Data START

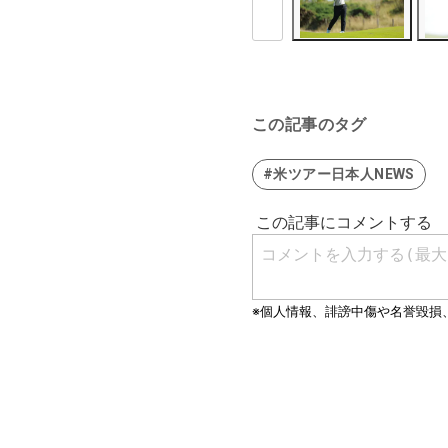
この記事のタグ
#米ツアー日本人NEWS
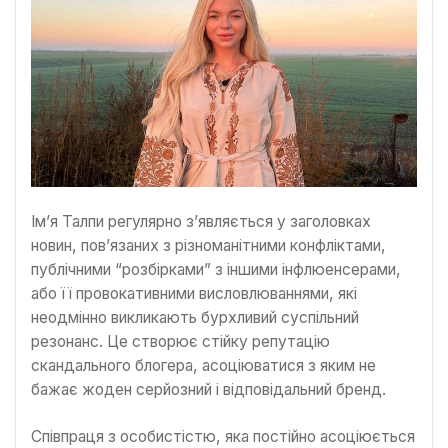
Ім’я Талпи регулярно з’являється у заголовках
новин, пов’язаних з різноманітними конфліктами,
публічними “розбірками” з іншими інфлюенсерами,
або її провокативними висловлюваннями, які
неодмінно викликають бурхливий суспільний
резонанс. Це створює стійку репутацію
скандального блогера, асоціюватися з яким не
бажає жоден серйозний і відповідальний бренд.
Співпраця з особистістю, яка постійно асоціюється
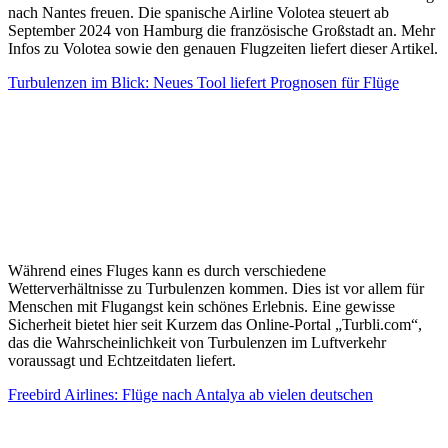
nach Nantes freuen. Die spanische Airline Volotea steuert ab
September 2024 von Hamburg die französische Großstadt an. Mehr
Infos zu Volotea sowie den genauen Flugzeiten liefert dieser Artikel.
Turbulenzen im Blick: Neues Tool liefert Prognosen für Flüge
Während eines Fluges kann es durch verschiedene
Wetterverhältnisse zu Turbulenzen kommen. Dies ist vor allem für
Menschen mit Flugangst kein schönes Erlebnis. Eine gewisse
Sicherheit bietet hier seit Kurzem das Online-Portal „Turbli.com“,
das die Wahrscheinlichkeit von Turbulenzen im Luftverkehr
voraussagt und Echtzeitdaten liefert.
Freebird Airlines: Flüge nach Antalya ab vielen deutschen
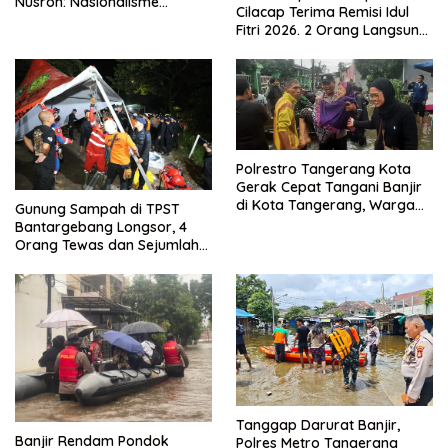
Nusron: Nasionalisme
Cilacap Terima Remisi Idul
Menjadikan Bangsa yang
Fitri 2026. 2 Orang Langsung
Kuat
Bebas
Polrestro Tangerang Kota
Gerak Cepat Tangani Banjir
di Kota Tangerang, Warga
Gunung Sampah di TPST
Dievakuasi dan Didirikan
Bantargebang Longsor, 4
Posko Siaga
Orang Tewas dan Sejumlah
Truk Tertimbun
Tanggap Darurat Banjir,
Banjir Rendam Pondok
Polres Metro Tangerang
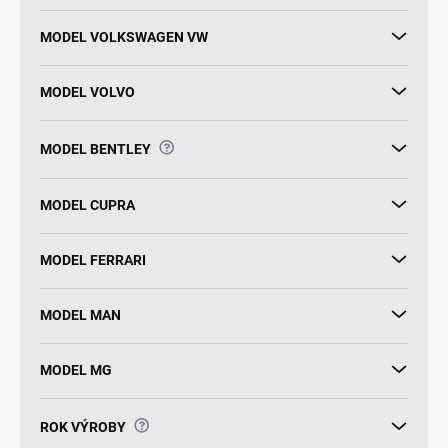
MODEL VOLKSWAGEN VW
MODEL VOLVO
?
MODEL BENTLEY
MODEL CUPRA
MODEL FERRARI
MODEL MAN
MODEL MG
?
ROK VÝROBY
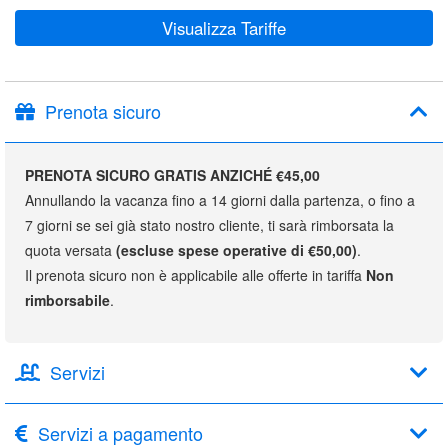
Visualizza Tariffe
Prenota sicuro
PRENOTA SICURO GRATIS ANZICHÉ €45,00
Annullando la vacanza fino a 14 giorni dalla partenza, o fino a
7 giorni se sei già stato nostro cliente, ti sarà rimborsata la
quota versata
(escluse spese operative di €50,00)
.
Il prenota sicuro non è applicabile alle offerte in tariffa
Non
rimborsabile
.
Servizi
Servizi a pagamento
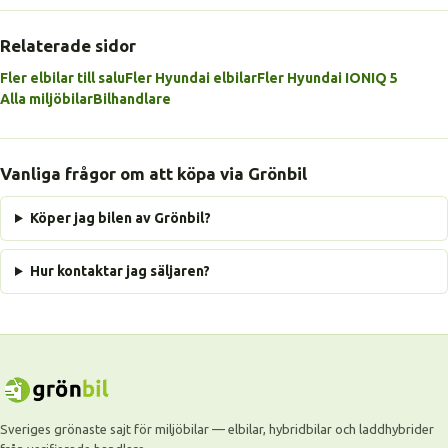
Relaterade sidor
Fler elbilar till salu
Fler Hyundai elbilar
Fler Hyundai IONIQ 5
Alla miljöbilar
Bilhandlare
Vanliga frågor om att köpa via Grönbil
Köper jag bilen av Grönbil?
Hur kontaktar jag säljaren?
Sveriges grönaste sajt för miljöbilar — elbilar, hybridbilar och laddhybrider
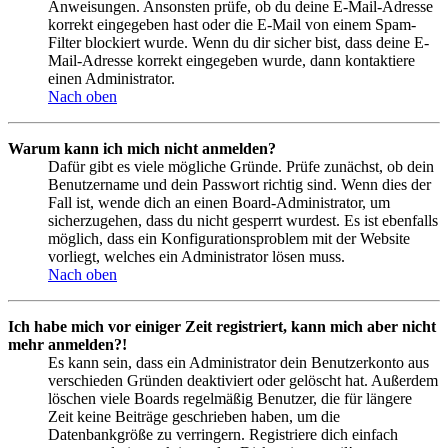
Anweisungen. Ansonsten prüfe, ob du deine E-Mail-Adresse
korrekt eingegeben hast oder die E-Mail von einem Spam-
Filter blockiert wurde. Wenn du dir sicher bist, dass deine E-
Mail-Adresse korrekt eingegeben wurde, dann kontaktiere
einen Administrator.
Nach oben
Warum kann ich mich nicht anmelden?
Dafür gibt es viele mögliche Gründe. Prüfe zunächst, ob dein
Benutzername und dein Passwort richtig sind. Wenn dies der
Fall ist, wende dich an einen Board-Administrator, um
sicherzugehen, dass du nicht gesperrt wurdest. Es ist ebenfalls
möglich, dass ein Konfigurationsproblem mit der Website
vorliegt, welches ein Administrator lösen muss.
Nach oben
Ich habe mich vor einiger Zeit registriert, kann mich aber nicht
mehr anmelden?!
Es kann sein, dass ein Administrator dein Benutzerkonto aus
verschieden Gründen deaktiviert oder gelöscht hat. Außerdem
löschen viele Boards regelmäßig Benutzer, die für längere
Zeit keine Beiträge geschrieben haben, um die
Datenbankgröße zu verringern. Registriere dich einfach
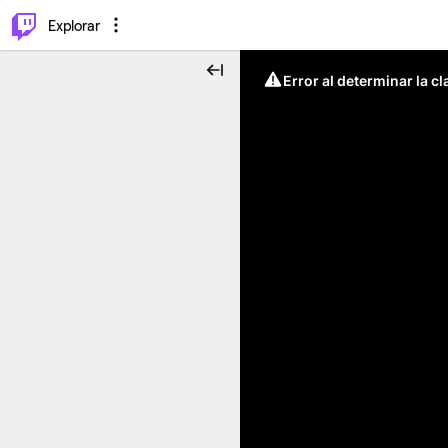
⌥
P
Explorar
Error al determinar la c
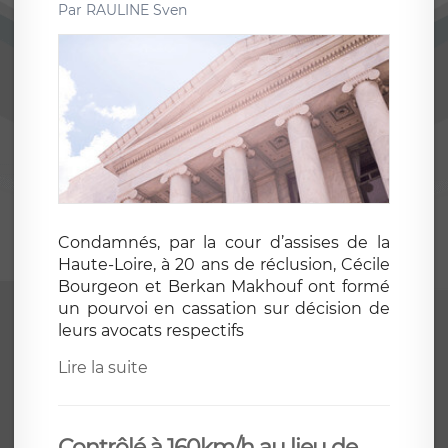
Par
RAULINE Sven
Condamnés, par la cour d’assises de la
Haute-Loire, à 20 ans de réclusion, Cécile
Bourgeon et Berkan Makhouf ont formé
un pourvoi en cassation sur décision de
leurs avocats respectifs
Lire la suite
Contrôlé à 160km/h au lieu de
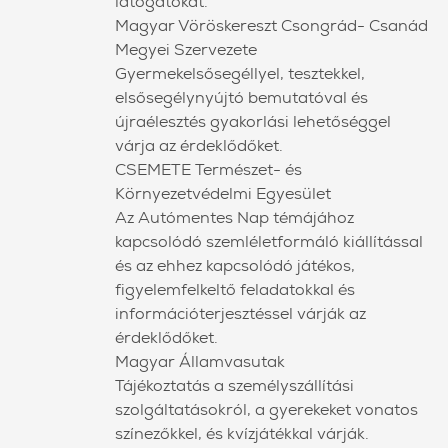
látogatókat.
Magyar Vöröskereszt Csongrád- Csanád
Megyei Szervezete
Gyermekelsősegéllyel, tesztekkel,
elsősegélynyújtó bemutatóval és
újraélesztés gyakorlási lehetőséggel
várja az érdeklődőket.
CSEMETE Természet- és
Környezetvédelmi Egyesület
Az Autómentes Nap témájához
kapcsolódó szemléletformáló kiállítással
és az ehhez kapcsolódó játékos,
figyelemfelkeltő feladatokkal és
információterjesztéssel várják az
érdeklődőket.
Magyar Államvasutak
Tájékoztatás a személyszállítási
szolgáltatásokról, a gyerekeket vonatos
színezőkkel, és kvízjátékkal várják.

Data END

--- Problem to work on ---
Copy nothing past the line containing "MODEL CUPRA": reproduce every line from the start of the records up to it, skipping pictures.

--- Result ---
この記事のタグ
#米ツアー日本人NEWS
Ім’я Талпи регулярно з’являється у заголовках
новин, пов’язаних з різноманітними конфліктами,
публічними “розбірками” з іншими інфлюенсерами,
або її провокативними висловлюваннями, які
неодмінно викликають бурхливий суспільний
резонанс. Це створює стійку репутацію
скандального блогера, асоціюватися з яким не
бажає жоден серйозний і відповідальний бренд.
Співпраця з особистістю, яка постійно асоціюється
nach Nantes freuen. Die spanische Airline Volotea steuert ab
September 2024 von Hamburg die französische Großstadt an. Mehr
Infos zu Volotea sowie den genauen Flugzeiten liefert dieser Artikel.
Turbulenzen im Blick: Neues Tool liefert Prognosen für Flüge
Während eines Fluges kann es durch verschiedene
Wetterverhältnisse zu Turbulenzen kommen. Dies ist vor allem für
Menschen mit Flugangst kein schönes Erlebnis. Eine gewisse
Sicherheit bietet hier seit Kurzem das Online-Portal „Turbli.com“,
das die Wahrscheinlichkeit von Turbulenzen im Luftverkehr
voraussagt und Echtzeitdaten liefert.
Freebird Airlines: Flüge nach Antalya ab vielen deutschen
Nusron: Nasionalisme
Cilacap Terima Remisi Idul
Menjadikan Bangsa yang
Fitri 2026. 2 Orang Langsung
Kuat
Bebas
Polrestro Tangerang Kota
Gerak Cepat Tangani Banjir
di Kota Tangerang, Warga
Gunung Sampah di TPST
Dievakuasi dan Didirikan
Bantargebang Longsor, 4
Posko Siaga
Orang Tewas dan Sejumlah
Truk Tertimbun
Tanggap Darurat Banjir,
Banjir Rendam Pondok
Polres Metro Tangerang
MODEL VOLKSWAGEN VW
MODEL VOLVO
?
MODEL BENTLEY
MODEL CUPRA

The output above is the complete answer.